## [GOAL OF THE EXERCISE]
Would you retype the whole listing exactly?

## [THE DATA]
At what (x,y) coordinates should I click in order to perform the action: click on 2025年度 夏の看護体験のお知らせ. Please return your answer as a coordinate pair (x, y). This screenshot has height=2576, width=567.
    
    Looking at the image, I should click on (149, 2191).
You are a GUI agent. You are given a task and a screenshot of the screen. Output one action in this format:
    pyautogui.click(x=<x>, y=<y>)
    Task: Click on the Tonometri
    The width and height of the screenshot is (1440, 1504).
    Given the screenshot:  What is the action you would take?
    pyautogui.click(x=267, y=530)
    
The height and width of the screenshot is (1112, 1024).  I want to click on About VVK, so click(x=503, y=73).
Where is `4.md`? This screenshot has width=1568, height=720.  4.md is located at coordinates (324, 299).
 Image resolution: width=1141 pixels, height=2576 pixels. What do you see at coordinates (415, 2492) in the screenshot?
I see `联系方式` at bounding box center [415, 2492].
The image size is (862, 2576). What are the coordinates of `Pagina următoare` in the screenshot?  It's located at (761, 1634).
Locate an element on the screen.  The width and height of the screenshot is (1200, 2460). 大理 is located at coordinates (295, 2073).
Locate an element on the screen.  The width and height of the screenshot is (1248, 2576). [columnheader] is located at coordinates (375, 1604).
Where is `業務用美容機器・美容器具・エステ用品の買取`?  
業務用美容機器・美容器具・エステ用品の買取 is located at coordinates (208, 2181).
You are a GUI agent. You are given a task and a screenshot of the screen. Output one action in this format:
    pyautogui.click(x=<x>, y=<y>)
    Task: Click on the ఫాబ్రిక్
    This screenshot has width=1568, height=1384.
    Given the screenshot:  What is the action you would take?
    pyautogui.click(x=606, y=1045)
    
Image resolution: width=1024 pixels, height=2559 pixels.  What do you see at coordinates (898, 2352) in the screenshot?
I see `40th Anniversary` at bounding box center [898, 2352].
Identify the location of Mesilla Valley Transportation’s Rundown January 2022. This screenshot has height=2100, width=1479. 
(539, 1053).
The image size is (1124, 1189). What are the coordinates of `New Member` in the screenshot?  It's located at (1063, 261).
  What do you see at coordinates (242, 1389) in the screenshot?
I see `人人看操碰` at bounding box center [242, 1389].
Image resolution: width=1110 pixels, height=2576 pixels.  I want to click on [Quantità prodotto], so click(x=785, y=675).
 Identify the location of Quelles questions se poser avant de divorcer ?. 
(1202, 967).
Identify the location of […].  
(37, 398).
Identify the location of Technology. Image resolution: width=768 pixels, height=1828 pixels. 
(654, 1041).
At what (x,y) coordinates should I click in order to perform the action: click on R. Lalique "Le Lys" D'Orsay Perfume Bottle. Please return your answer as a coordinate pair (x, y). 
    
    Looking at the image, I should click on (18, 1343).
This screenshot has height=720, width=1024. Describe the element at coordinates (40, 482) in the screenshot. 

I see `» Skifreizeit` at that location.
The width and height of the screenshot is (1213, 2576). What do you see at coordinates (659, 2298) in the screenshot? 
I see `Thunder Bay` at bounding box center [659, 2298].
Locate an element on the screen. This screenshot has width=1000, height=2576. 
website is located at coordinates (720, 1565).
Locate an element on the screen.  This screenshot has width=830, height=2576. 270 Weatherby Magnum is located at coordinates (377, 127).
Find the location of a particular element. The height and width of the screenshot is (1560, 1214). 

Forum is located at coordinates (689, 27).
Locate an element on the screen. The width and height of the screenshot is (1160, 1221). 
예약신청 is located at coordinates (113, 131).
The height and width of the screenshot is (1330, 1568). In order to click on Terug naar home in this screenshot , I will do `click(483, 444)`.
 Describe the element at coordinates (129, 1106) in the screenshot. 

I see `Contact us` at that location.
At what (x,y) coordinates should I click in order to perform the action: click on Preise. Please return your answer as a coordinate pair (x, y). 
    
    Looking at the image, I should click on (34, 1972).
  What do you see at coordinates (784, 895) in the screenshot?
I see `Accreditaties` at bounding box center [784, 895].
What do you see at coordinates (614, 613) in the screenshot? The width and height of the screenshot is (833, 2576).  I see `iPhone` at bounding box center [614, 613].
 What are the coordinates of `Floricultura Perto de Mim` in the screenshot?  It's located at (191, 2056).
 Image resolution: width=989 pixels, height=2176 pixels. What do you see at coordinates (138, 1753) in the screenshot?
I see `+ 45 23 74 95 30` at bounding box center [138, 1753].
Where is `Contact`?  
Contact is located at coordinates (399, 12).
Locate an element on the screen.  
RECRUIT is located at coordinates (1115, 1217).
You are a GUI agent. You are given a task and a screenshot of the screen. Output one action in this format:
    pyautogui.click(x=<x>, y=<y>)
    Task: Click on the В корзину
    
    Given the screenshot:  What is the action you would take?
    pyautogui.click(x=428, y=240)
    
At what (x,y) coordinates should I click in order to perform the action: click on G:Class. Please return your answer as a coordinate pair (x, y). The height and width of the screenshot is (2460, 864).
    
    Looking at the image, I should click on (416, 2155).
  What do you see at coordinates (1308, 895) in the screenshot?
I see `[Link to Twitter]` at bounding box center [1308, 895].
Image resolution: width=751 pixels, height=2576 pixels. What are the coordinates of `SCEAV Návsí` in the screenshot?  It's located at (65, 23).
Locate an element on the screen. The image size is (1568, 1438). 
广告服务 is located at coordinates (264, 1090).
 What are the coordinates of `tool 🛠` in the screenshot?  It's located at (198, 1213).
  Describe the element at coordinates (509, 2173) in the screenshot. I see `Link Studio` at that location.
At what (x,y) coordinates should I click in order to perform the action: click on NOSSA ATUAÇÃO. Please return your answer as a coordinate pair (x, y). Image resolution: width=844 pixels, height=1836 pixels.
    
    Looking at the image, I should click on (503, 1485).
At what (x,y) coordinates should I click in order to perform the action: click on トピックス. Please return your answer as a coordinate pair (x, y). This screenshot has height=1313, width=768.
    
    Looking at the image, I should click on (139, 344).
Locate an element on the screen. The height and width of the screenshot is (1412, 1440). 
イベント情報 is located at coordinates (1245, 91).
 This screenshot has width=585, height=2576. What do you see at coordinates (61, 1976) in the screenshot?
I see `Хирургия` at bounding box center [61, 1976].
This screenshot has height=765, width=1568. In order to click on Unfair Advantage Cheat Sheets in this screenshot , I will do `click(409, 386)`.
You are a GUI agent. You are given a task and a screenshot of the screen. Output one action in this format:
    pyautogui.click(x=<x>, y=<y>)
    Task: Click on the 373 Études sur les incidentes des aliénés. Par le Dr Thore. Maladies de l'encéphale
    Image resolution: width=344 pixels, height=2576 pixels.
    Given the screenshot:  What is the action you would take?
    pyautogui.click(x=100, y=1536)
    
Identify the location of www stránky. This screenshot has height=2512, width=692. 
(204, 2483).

## [WORKED SOLUTION]
At what (x,y) coordinates should I click in order to perform the action: click on 2025年度 夏の看護体験のお知らせ. Please return your answer as a coordinate pair (x, y). This screenshot has height=2576, width=567.
    
    Looking at the image, I should click on (149, 2191).
You are a GUI agent. You are given a task and a screenshot of the screen. Output one action in this format:
    pyautogui.click(x=<x>, y=<y>)
    Task: Click on the Tonometri
    The width and height of the screenshot is (1440, 1504).
    Given the screenshot:  What is the action you would take?
    pyautogui.click(x=267, y=530)
    
The height and width of the screenshot is (1112, 1024).  I want to click on About VVK, so click(x=503, y=73).
Where is `4.md`? This screenshot has width=1568, height=720.  4.md is located at coordinates (324, 299).
 Image resolution: width=1141 pixels, height=2576 pixels. What do you see at coordinates (415, 2492) in the screenshot?
I see `联系方式` at bounding box center [415, 2492].
The image size is (862, 2576). What are the coordinates of `Pagina următoare` in the screenshot?  It's located at (761, 1634).
Locate an element on the screen.  The width and height of the screenshot is (1200, 2460). 大理 is located at coordinates (295, 2073).
Locate an element on the screen.  The width and height of the screenshot is (1248, 2576). [columnheader] is located at coordinates (375, 1604).
Where is `業務用美容機器・美容器具・エステ用品の買取`?  
業務用美容機器・美容器具・エステ用品の買取 is located at coordinates (208, 2181).
You are a GUI agent. You are given a task and a screenshot of the screen. Output one action in this format:
    pyautogui.click(x=<x>, y=<y>)
    Task: Click on the ఫాబ్రిక్
    This screenshot has width=1568, height=1384.
    Given the screenshot:  What is the action you would take?
    pyautogui.click(x=606, y=1045)
    
Image resolution: width=1024 pixels, height=2559 pixels.  What do you see at coordinates (898, 2352) in the screenshot?
I see `40th Anniversary` at bounding box center [898, 2352].
Identify the location of Mesilla Valley Transportation’s Rundown January 2022. This screenshot has height=2100, width=1479. 
(539, 1053).
The image size is (1124, 1189). What are the coordinates of `New Member` in the screenshot?  It's located at (1063, 261).
  What do you see at coordinates (242, 1389) in the screenshot?
I see `人人看操碰` at bounding box center [242, 1389].
Image resolution: width=1110 pixels, height=2576 pixels.  I want to click on [Quantità prodotto], so click(x=785, y=675).
 Identify the location of Quelles questions se poser avant de divorcer ?. 
(1202, 967).
Identify the location of […].  
(37, 398).
Identify the location of Technology. Image resolution: width=768 pixels, height=1828 pixels. 
(654, 1041).
At what (x,y) coordinates should I click in order to perform the action: click on R. Lalique "Le Lys" D'Orsay Perfume Bottle. Please return your answer as a coordinate pair (x, y). 
    
    Looking at the image, I should click on (18, 1343).
This screenshot has height=720, width=1024. Describe the element at coordinates (40, 482) in the screenshot. 

I see `» Skifreizeit` at that location.
The width and height of the screenshot is (1213, 2576). What do you see at coordinates (659, 2298) in the screenshot? 
I see `Thunder Bay` at bounding box center [659, 2298].
Locate an element on the screen. This screenshot has width=1000, height=2576. 
website is located at coordinates (720, 1565).
Locate an element on the screen.  This screenshot has width=830, height=2576. 270 Weatherby Magnum is located at coordinates (377, 127).
Find the location of a particular element. The height and width of the screenshot is (1560, 1214). 

Forum is located at coordinates (689, 27).
Locate an element on the screen. The width and height of the screenshot is (1160, 1221). 
예약신청 is located at coordinates (113, 131).
The height and width of the screenshot is (1330, 1568). In order to click on Terug naar home in this screenshot , I will do `click(483, 444)`.
 Describe the element at coordinates (129, 1106) in the screenshot. 

I see `Contact us` at that location.
At what (x,y) coordinates should I click in order to perform the action: click on Preise. Please return your answer as a coordinate pair (x, y). 
    
    Looking at the image, I should click on (34, 1972).
  What do you see at coordinates (784, 895) in the screenshot?
I see `Accreditaties` at bounding box center [784, 895].
What do you see at coordinates (614, 613) in the screenshot? The width and height of the screenshot is (833, 2576).  I see `iPhone` at bounding box center [614, 613].
 What are the coordinates of `Floricultura Perto de Mim` in the screenshot?  It's located at (191, 2056).
 Image resolution: width=989 pixels, height=2176 pixels. What do you see at coordinates (138, 1753) in the screenshot?
I see `+ 45 23 74 95 30` at bounding box center [138, 1753].
Where is `Contact`?  
Contact is located at coordinates (399, 12).
Locate an element on the screen.  
RECRUIT is located at coordinates (1115, 1217).
You are a GUI agent. You are given a task and a screenshot of the screen. Output one action in this format:
    pyautogui.click(x=<x>, y=<y>)
    Task: Click on the В корзину
    
    Given the screenshot:  What is the action you would take?
    pyautogui.click(x=428, y=240)
    
At what (x,y) coordinates should I click in order to perform the action: click on G:Class. Please return your answer as a coordinate pair (x, y). The height and width of the screenshot is (2460, 864).
    
    Looking at the image, I should click on (416, 2155).
  What do you see at coordinates (1308, 895) in the screenshot?
I see `[Link to Twitter]` at bounding box center [1308, 895].
Image resolution: width=751 pixels, height=2576 pixels. What are the coordinates of `SCEAV Návsí` in the screenshot?  It's located at (65, 23).
Locate an element on the screen. The image size is (1568, 1438). 
广告服务 is located at coordinates (264, 1090).
 What are the coordinates of `tool 🛠` in the screenshot?  It's located at (198, 1213).
  Describe the element at coordinates (509, 2173) in the screenshot. I see `Link Studio` at that location.
At what (x,y) coordinates should I click in order to perform the action: click on NOSSA ATUAÇÃO. Please return your answer as a coordinate pair (x, y). Image resolution: width=844 pixels, height=1836 pixels.
    
    Looking at the image, I should click on (503, 1485).
At what (x,y) coordinates should I click in order to perform the action: click on トピックス. Please return your answer as a coordinate pair (x, y). This screenshot has height=1313, width=768.
    
    Looking at the image, I should click on (139, 344).
Locate an element on the screen. The height and width of the screenshot is (1412, 1440). 
イベント情報 is located at coordinates (1245, 91).
 This screenshot has width=585, height=2576. What do you see at coordinates (61, 1976) in the screenshot?
I see `Хирургия` at bounding box center [61, 1976].
This screenshot has height=765, width=1568. In order to click on Unfair Advantage Cheat Sheets in this screenshot , I will do `click(409, 386)`.
You are a GUI agent. You are given a task and a screenshot of the screen. Output one action in this format:
    pyautogui.click(x=<x>, y=<y>)
    Task: Click on the 373 Études sur les incidentes des aliénés. Par le Dr Thore. Maladies de l'encéphale
    Image resolution: width=344 pixels, height=2576 pixels.
    Given the screenshot:  What is the action you would take?
    pyautogui.click(x=100, y=1536)
    
Identify the location of www stránky. This screenshot has height=2512, width=692. 
(204, 2483).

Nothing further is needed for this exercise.